Dunia Jhonatan seolah kembali berputar. Sebuah kelegaan besar membanjiri hatinya. Jadi dia adik Alvino, yang berarti masih ada kesempatan baginya. "Aresa," gumamnya, bibirnya membentuk senyum tipis yang jarang terlihat. "Namanya Aresa."
****
Mereka berdua duduk di ruang tamu. Alvino mengeluarkan beberapa berkas dan meletakkannya di meja. "Ini, Jo. Sudah aku siapkan semua data yang kita butuhkan untuk pembangunan bisnis kita," ucap Alvino, kembali ke mode profesional.
Jhonatan mengambil berkas itu, namun matanya terus-menerus melirik ke arah pintu kamar Aresa. Pikirannya tidak fokus pada data atau pun angka. Otaknya seolah hanya berisi satu nama, satu wajah.
"Jo!" panggil Alvino, menyadarkan Jhonatan dari lamunannya.
"Ya, Vin. Teruskan," kata Jhonatan, berusaha memaksakan diri untuk fokus.
"Kita sudah dapat lahan di Banjarnegara Jo, Tanah milik keluarga ku. Ayah ku sudah setuju, tinggal tunggu persetujuan terakhir dari Bapaknya Aresa," jelas Alvino.

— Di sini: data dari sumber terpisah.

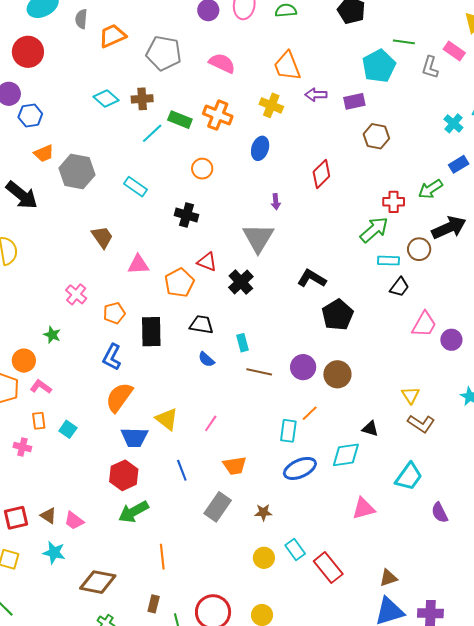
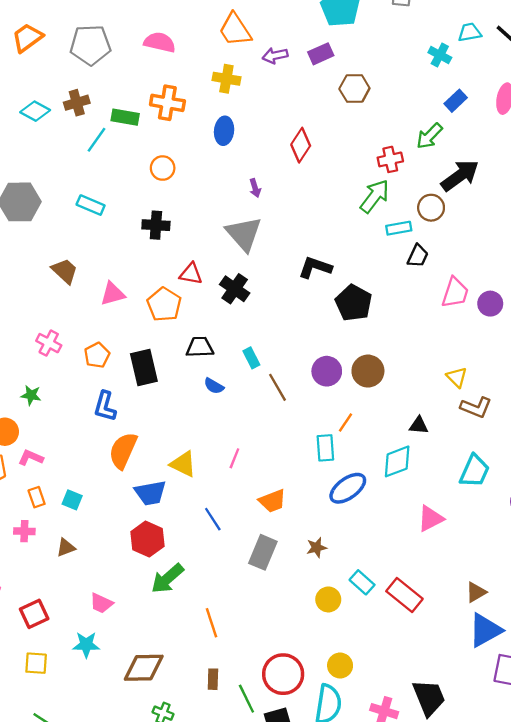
brown line: (259, 372) -> (278, 387), turned 60
brown triangle: (48, 516) -> (66, 548), moved, turned -42

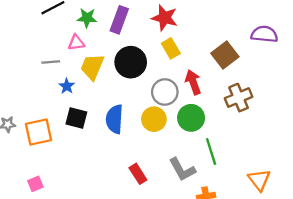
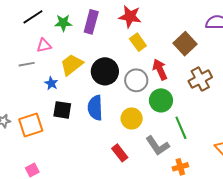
pink triangle: (76, 43) -> (44, 46), moved
gray line: (51, 62) -> (27, 64), moved
black circle: (131, 62) -> (105, 71), moved
yellow trapezoid: (92, 67) -> (72, 65), turned 35
yellow circle: (154, 119) -> (132, 118), moved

"Kenapa kamu milih di Banjarnegara? Bukannya itu daerah tertinggal dan jauh dari pusat kota.?" Tanya Jhonatan.
"Jangan salah bro, justru karena masih daerah tertinggal kita bangun usaha disana mudah, kita bangun tempat-tempat yang hits dan aesthetic pasti bakal rame," jelas Alvino.
"Kamu ada kenalan disana yang bisa diajak kerja sama?." Tanya Jhonatan lebih lanjut.
"Tenang aja Bapaknya Resa udah menetap disana sama kakak pertamanya Resa, lagian disana banyak santrinya om ku itu yang bisa dipercaya" jawab Alvino.
"Kamu yakin vin.?" Ujar Jhonatan meyakinkan lagi.
"Yakin lagian Resa nanti juga bisa bantu-bantu kalau lagi dikampung, biasanya dia pulang ke Indonesia saat liburan musim panas sama akhir tahun, bisa lah nanti di suruh-suruh" jawab Alvino.
"Memangnya Dia tinggal dimana.?" Tanya Jhonatan penasaran
"Oh Aresa sejak usia 15 tahun, udah pindah ke Spanyol." pungkasnya
*****
Nama Aresa lagi-lagi membuat Jhonatan tersentak. Sebuah ide tiba-tiba muncul di kepalanya. "Kenapa dia di Spanyol? Apa pekerjaannya?" tanyanya, suaranya kini terdengar begitu tertarik, bahkan sedikit mendesak.
Alvino, yang sudah terbiasa dengan sikap dingin sahabatnya, heran melihat perubahan drastis ini. Ia akhirnya menceritakan tentang Aresa. "Dia ahli telemetri, Jo. Dia kerja di tim balap motor internasional. Kontraknya lima belas tahun dan otak cerdasnya dibeli puluhan miliar," jelas Alvino dengan nada bangga. "Jadi, kalau kamu mau bikin bisnis otomotif, dia orang yang paling tepat."
Jhonatan tertegun. Jadi, bukan hanya wajahnya yang mempesona, tapi juga otaknya. Sempurna. "Jadi dia... dia juga anak dari seorang kiyai?"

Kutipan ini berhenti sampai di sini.